The problem with downloading movies is twofold:
1. It fills up your hard disc, so you then eventually have to jettison movies to make room for new ones.
2. When you delete movie 'A' to make room for movie 'B', then go back to that site to download movie 'A' to watch it again in a year or two, you may find its no longer there, or the site maybe kaput, and you will have to go looking for that movie again.
The solution is to burn it to DVD or transfer it to an external HDD. Burning to DVD is cheaper. The problem older actors all have is that good parts dry up, and Hollyweird only sends crappy jobs their way...at least Liam Neeson has resisted doing a remake of 'Plan 9 From Outer Space'!
My archiving media over the years:
Floppy->CDR->DVD-RAM->DVD-R->BD-R->currently two different brand internal 3.5" 2TB harddisks on USB adapters (on XP).
All the 2.5" harddisks I tried have too high a data density for reliable longterm storage, so I use 3.5" for archive drives (most of my always on RAID1 drives are now 2.5" for physical space and power consumption reasons).
I mainly switched to harddisks because it wasn't practical to automate the process to BD-R (not to mention I had some recordings longer than a BD-R can hold).
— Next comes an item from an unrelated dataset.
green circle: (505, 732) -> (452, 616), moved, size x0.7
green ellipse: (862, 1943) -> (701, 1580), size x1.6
It's probably now cheaper too. As I have ~200-400GB new data per day during the recording season (14 HDTV tuners on two XP boxes), automation I created was the solution. With it, the amount is whittled down to about 50GB per day on average, which is practical to store 3 copies of (via automation)- two to the 2TB drives, the 3rd copy to my HTPC file server (96TB, soon ~288TB).
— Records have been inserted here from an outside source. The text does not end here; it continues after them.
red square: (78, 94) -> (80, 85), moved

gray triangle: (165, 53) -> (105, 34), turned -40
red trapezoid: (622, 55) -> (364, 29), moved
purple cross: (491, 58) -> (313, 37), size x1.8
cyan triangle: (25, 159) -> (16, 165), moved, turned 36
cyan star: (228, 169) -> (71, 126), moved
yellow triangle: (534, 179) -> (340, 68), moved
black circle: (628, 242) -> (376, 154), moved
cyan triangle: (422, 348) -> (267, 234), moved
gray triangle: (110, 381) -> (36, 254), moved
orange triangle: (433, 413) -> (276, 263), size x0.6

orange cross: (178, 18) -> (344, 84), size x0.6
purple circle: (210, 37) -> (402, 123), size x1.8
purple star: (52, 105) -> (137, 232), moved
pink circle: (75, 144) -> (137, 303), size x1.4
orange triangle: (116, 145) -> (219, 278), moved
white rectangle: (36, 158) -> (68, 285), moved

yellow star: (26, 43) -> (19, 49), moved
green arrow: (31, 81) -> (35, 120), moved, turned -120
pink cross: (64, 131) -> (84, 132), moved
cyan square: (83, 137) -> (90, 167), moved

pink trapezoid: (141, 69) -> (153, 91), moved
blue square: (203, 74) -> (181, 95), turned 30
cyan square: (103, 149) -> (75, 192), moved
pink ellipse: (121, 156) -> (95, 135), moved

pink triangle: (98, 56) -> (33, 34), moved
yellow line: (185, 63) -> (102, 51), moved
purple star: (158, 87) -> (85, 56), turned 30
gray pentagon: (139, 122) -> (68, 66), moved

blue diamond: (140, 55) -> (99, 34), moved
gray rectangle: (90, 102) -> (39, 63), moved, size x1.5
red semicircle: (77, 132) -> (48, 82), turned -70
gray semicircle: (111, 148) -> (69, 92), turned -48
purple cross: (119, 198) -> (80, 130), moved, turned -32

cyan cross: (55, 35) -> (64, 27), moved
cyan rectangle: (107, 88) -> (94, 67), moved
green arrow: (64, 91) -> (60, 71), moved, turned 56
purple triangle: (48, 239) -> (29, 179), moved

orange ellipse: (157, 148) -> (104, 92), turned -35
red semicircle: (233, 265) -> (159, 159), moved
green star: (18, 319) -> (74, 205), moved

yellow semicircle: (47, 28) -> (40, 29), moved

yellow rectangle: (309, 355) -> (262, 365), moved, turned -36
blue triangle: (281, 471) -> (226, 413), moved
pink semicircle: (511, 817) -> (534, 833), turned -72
I don't download anything that I can buy on Bluray or DVD. I have an XP VM set up just for ripping these. The process used to be brutal and fragile. Newer tools have gotten better but some have date usage restrictions (not a problem with VMWare Player's total control over the VM's clock).
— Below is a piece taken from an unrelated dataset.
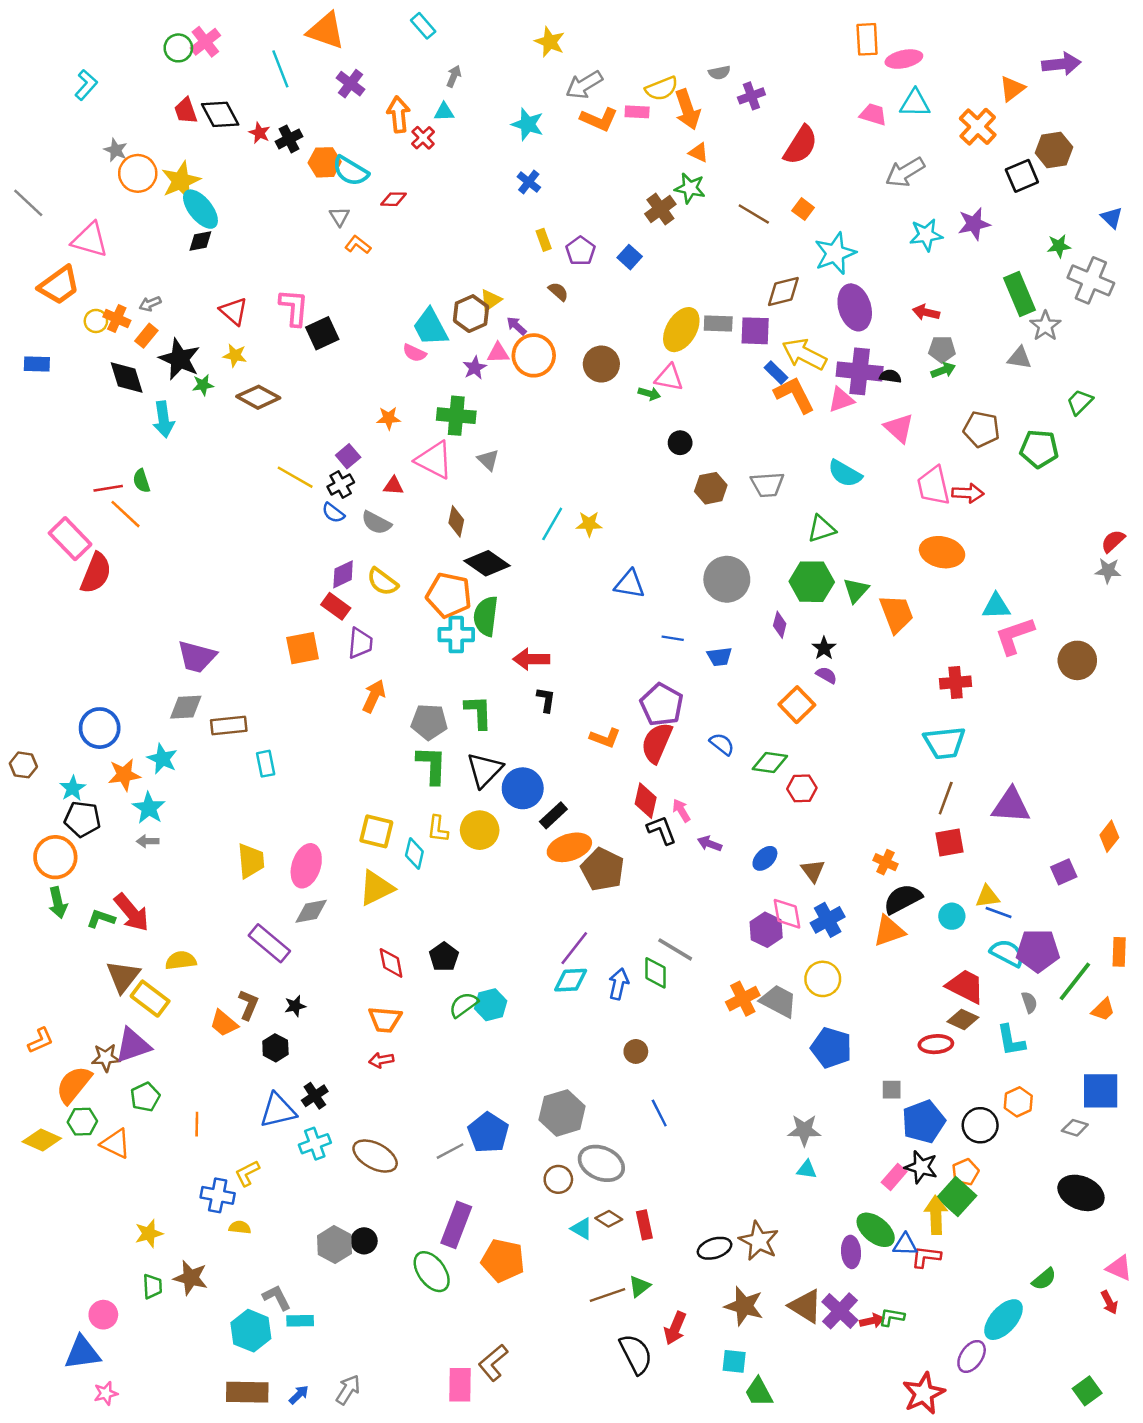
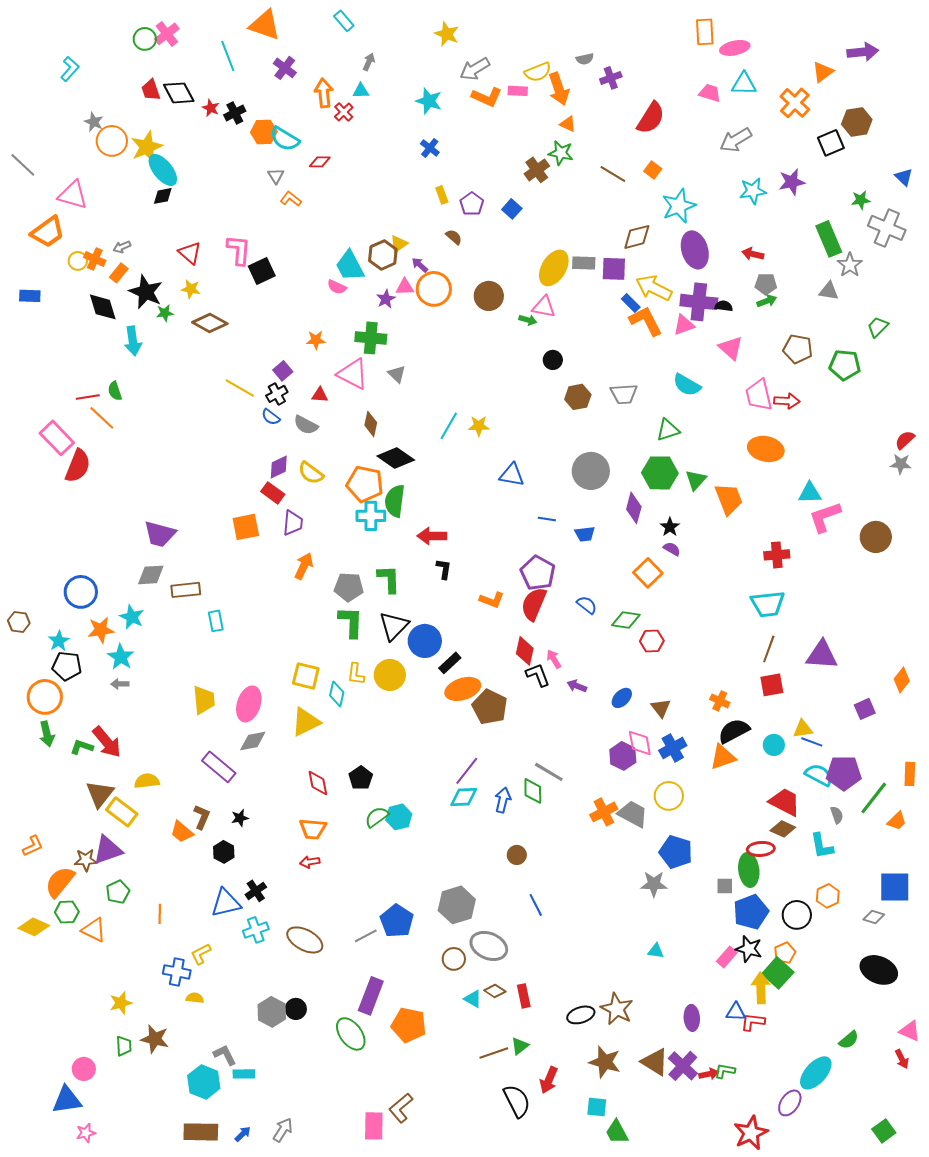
purple diamond: (780, 625) -> (634, 508), size x1.4
gray star: (804, 1130) -> (654, 884), moved
green ellipse: (876, 1230) -> (749, 870), moved, turned 44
My favorite video player is MPC-HC. It's ok by itself, but it's awesome when combined with FFDShow and my app that stores all the video's important MPC-HC and FFDShow settings into a database for later recall (no the app is not done and it only works on XP).
Umm... wasn't this thread about web browsers?
I seem to be in the minority running (on XP32) a Linux Mint virtual machine with Firefox- currently v53 so all the legacy plugins I rely on work. I disabled updates on all the plugins as some updates will kill the plugin. I cannot function without Classic Theme Restorer and Mozilla Archive format. Sometime in September 2018, Mozilla said MAFF won't work. We'll see about that.... if need be, I'll write an app to fix the issue.
Note for your VM to be reasonably fast, the VM needs to be on a SSD. You also need a FAST XP pagefile.sys or you'll be in page fault hell. Either use a dedicated SSD or for best performance- a RAMDisk using unmanaged RAM. I use Superspeed RAMDisk with 8GB system RAM to give a 5GB ramdisk with a 5GB pagefile.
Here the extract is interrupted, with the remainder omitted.